Collected data entries
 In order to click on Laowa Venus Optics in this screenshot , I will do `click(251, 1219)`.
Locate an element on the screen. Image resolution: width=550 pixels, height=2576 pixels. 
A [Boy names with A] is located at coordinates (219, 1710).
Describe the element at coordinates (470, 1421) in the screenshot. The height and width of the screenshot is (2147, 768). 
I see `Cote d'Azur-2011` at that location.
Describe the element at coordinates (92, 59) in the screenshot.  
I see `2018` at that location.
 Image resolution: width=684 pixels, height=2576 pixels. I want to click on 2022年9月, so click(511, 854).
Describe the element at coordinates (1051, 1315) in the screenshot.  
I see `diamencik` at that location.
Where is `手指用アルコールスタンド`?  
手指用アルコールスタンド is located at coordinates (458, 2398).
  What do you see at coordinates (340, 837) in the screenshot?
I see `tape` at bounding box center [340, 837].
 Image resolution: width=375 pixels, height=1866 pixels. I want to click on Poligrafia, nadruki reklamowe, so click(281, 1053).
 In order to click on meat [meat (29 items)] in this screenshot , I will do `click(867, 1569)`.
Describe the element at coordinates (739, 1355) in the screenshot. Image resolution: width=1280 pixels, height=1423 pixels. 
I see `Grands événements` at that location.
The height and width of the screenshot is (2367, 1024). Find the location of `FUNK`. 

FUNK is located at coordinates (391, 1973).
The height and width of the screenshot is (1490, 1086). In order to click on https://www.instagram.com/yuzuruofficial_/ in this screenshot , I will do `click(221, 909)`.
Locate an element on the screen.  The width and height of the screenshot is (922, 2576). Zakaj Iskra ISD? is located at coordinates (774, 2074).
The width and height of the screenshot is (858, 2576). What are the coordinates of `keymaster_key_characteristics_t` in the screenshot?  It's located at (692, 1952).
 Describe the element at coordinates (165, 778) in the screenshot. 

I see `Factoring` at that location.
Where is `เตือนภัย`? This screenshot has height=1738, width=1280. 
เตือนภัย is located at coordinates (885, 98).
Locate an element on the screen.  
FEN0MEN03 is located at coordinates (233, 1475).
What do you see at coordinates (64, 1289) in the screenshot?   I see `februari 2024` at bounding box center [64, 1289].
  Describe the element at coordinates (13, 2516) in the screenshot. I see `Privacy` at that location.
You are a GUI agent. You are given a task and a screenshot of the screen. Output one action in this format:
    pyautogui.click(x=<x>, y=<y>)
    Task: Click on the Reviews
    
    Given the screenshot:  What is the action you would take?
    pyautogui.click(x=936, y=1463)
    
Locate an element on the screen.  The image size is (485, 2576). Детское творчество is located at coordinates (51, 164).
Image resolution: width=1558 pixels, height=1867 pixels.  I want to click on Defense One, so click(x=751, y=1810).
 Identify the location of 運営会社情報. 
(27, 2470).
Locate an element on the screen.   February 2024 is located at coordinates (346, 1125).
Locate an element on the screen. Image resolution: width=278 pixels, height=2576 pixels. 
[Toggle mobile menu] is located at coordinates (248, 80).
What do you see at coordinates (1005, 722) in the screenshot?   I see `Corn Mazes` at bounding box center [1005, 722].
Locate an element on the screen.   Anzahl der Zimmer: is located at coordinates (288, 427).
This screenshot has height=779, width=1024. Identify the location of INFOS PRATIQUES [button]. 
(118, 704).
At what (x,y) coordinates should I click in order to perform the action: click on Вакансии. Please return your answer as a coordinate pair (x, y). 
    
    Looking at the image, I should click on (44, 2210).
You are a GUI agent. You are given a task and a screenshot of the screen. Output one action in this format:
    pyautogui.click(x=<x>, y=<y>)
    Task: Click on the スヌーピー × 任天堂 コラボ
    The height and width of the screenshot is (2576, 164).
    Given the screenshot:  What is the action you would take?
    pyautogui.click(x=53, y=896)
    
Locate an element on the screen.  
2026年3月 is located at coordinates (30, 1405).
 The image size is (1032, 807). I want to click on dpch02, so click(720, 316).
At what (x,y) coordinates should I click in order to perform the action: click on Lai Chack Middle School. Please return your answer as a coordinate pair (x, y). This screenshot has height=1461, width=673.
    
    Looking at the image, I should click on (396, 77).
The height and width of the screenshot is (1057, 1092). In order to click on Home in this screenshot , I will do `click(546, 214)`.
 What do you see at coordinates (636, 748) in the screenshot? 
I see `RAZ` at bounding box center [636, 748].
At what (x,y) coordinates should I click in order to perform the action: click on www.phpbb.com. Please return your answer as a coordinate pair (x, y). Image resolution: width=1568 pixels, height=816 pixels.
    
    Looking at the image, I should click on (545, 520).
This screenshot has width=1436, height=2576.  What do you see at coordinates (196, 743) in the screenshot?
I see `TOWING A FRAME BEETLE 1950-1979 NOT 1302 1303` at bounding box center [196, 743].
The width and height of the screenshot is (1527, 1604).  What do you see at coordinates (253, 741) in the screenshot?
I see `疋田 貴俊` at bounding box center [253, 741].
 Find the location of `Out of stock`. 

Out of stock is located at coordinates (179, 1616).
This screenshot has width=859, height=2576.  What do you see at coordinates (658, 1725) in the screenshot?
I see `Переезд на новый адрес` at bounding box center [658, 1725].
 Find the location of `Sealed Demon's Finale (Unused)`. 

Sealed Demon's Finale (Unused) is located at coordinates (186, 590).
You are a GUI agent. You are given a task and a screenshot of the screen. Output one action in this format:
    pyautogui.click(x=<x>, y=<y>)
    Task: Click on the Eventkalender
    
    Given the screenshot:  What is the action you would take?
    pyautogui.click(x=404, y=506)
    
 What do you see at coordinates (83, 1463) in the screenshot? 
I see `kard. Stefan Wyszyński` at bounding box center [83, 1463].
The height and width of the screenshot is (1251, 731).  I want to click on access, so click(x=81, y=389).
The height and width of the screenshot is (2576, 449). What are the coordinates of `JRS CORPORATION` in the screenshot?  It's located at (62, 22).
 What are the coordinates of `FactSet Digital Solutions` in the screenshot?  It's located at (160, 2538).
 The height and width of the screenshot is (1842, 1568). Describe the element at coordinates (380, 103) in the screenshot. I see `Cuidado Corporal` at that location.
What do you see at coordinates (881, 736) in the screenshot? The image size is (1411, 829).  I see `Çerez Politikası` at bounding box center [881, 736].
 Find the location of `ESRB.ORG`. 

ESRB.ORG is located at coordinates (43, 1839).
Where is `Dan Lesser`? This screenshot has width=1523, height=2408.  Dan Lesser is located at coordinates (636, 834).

What you need to do:
Print the entries once more, identical in every line.

Answer space:
 In order to click on Laowa Venus Optics in this screenshot , I will do `click(251, 1219)`.
Locate an element on the screen. Image resolution: width=550 pixels, height=2576 pixels. 
A [Boy names with A] is located at coordinates (219, 1710).
Describe the element at coordinates (470, 1421) in the screenshot. The height and width of the screenshot is (2147, 768). 
I see `Cote d'Azur-2011` at that location.
Describe the element at coordinates (92, 59) in the screenshot.  
I see `2018` at that location.
 Image resolution: width=684 pixels, height=2576 pixels. I want to click on 2022年9月, so click(511, 854).
Describe the element at coordinates (1051, 1315) in the screenshot.  
I see `diamencik` at that location.
Where is `手指用アルコールスタンド`?  
手指用アルコールスタンド is located at coordinates (458, 2398).
  What do you see at coordinates (340, 837) in the screenshot?
I see `tape` at bounding box center [340, 837].
 Image resolution: width=375 pixels, height=1866 pixels. I want to click on Poligrafia, nadruki reklamowe, so click(281, 1053).
 In order to click on meat [meat (29 items)] in this screenshot , I will do `click(867, 1569)`.
Describe the element at coordinates (739, 1355) in the screenshot. Image resolution: width=1280 pixels, height=1423 pixels. 
I see `Grands événements` at that location.
The height and width of the screenshot is (2367, 1024). Find the location of `FUNK`. 

FUNK is located at coordinates (391, 1973).
The height and width of the screenshot is (1490, 1086). In order to click on https://www.instagram.com/yuzuruofficial_/ in this screenshot , I will do `click(221, 909)`.
Locate an element on the screen.  The width and height of the screenshot is (922, 2576). Zakaj Iskra ISD? is located at coordinates (774, 2074).
The width and height of the screenshot is (858, 2576). What are the coordinates of `keymaster_key_characteristics_t` in the screenshot?  It's located at (692, 1952).
 Describe the element at coordinates (165, 778) in the screenshot. 

I see `Factoring` at that location.
Where is `เตือนภัย`? This screenshot has height=1738, width=1280. 
เตือนภัย is located at coordinates (885, 98).
Locate an element on the screen.  
FEN0MEN03 is located at coordinates (233, 1475).
What do you see at coordinates (64, 1289) in the screenshot?   I see `februari 2024` at bounding box center [64, 1289].
  Describe the element at coordinates (13, 2516) in the screenshot. I see `Privacy` at that location.
You are a GUI agent. You are given a task and a screenshot of the screen. Output one action in this format:
    pyautogui.click(x=<x>, y=<y>)
    Task: Click on the Reviews
    
    Given the screenshot:  What is the action you would take?
    pyautogui.click(x=936, y=1463)
    
Locate an element on the screen.  The image size is (485, 2576). Детское творчество is located at coordinates (51, 164).
Image resolution: width=1558 pixels, height=1867 pixels.  I want to click on Defense One, so click(x=751, y=1810).
 Identify the location of 運営会社情報. 
(27, 2470).
Locate an element on the screen.   February 2024 is located at coordinates (346, 1125).
Locate an element on the screen. Image resolution: width=278 pixels, height=2576 pixels. 
[Toggle mobile menu] is located at coordinates (248, 80).
What do you see at coordinates (1005, 722) in the screenshot?   I see `Corn Mazes` at bounding box center [1005, 722].
Locate an element on the screen.   Anzahl der Zimmer: is located at coordinates (288, 427).
This screenshot has height=779, width=1024. Identify the location of INFOS PRATIQUES [button]. 
(118, 704).
At what (x,y) coordinates should I click in order to perform the action: click on Вакансии. Please return your answer as a coordinate pair (x, y). 
    
    Looking at the image, I should click on (44, 2210).
You are a GUI agent. You are given a task and a screenshot of the screen. Output one action in this format:
    pyautogui.click(x=<x>, y=<y>)
    Task: Click on the スヌーピー × 任天堂 コラボ
    The height and width of the screenshot is (2576, 164).
    Given the screenshot:  What is the action you would take?
    pyautogui.click(x=53, y=896)
    
Locate an element on the screen.  
2026年3月 is located at coordinates (30, 1405).
 The image size is (1032, 807). I want to click on dpch02, so click(720, 316).
At what (x,y) coordinates should I click in order to perform the action: click on Lai Chack Middle School. Please return your answer as a coordinate pair (x, y). This screenshot has height=1461, width=673.
    
    Looking at the image, I should click on (396, 77).
The height and width of the screenshot is (1057, 1092). In order to click on Home in this screenshot , I will do `click(546, 214)`.
 What do you see at coordinates (636, 748) in the screenshot? 
I see `RAZ` at bounding box center [636, 748].
At what (x,y) coordinates should I click in order to perform the action: click on www.phpbb.com. Please return your answer as a coordinate pair (x, y). Image resolution: width=1568 pixels, height=816 pixels.
    
    Looking at the image, I should click on (545, 520).
This screenshot has width=1436, height=2576.  What do you see at coordinates (196, 743) in the screenshot?
I see `TOWING A FRAME BEETLE 1950-1979 NOT 1302 1303` at bounding box center [196, 743].
The width and height of the screenshot is (1527, 1604).  What do you see at coordinates (253, 741) in the screenshot?
I see `疋田 貴俊` at bounding box center [253, 741].
 Find the location of `Out of stock`. 

Out of stock is located at coordinates (179, 1616).
This screenshot has width=859, height=2576.  What do you see at coordinates (658, 1725) in the screenshot?
I see `Переезд на новый адрес` at bounding box center [658, 1725].
 Find the location of `Sealed Demon's Finale (Unused)`. 

Sealed Demon's Finale (Unused) is located at coordinates (186, 590).
You are a GUI agent. You are given a task and a screenshot of the screen. Output one action in this format:
    pyautogui.click(x=<x>, y=<y>)
    Task: Click on the Eventkalender
    
    Given the screenshot:  What is the action you would take?
    pyautogui.click(x=404, y=506)
    
 What do you see at coordinates (83, 1463) in the screenshot? 
I see `kard. Stefan Wyszyński` at bounding box center [83, 1463].
The height and width of the screenshot is (1251, 731).  I want to click on access, so click(x=81, y=389).
The height and width of the screenshot is (2576, 449). What are the coordinates of `JRS CORPORATION` in the screenshot?  It's located at (62, 22).
 What are the coordinates of `FactSet Digital Solutions` in the screenshot?  It's located at (160, 2538).
 The height and width of the screenshot is (1842, 1568). Describe the element at coordinates (380, 103) in the screenshot. I see `Cuidado Corporal` at that location.
What do you see at coordinates (881, 736) in the screenshot? The image size is (1411, 829).  I see `Çerez Politikası` at bounding box center [881, 736].
 Find the location of `ESRB.ORG`. 

ESRB.ORG is located at coordinates (43, 1839).
Where is `Dan Lesser`? This screenshot has width=1523, height=2408.  Dan Lesser is located at coordinates (636, 834).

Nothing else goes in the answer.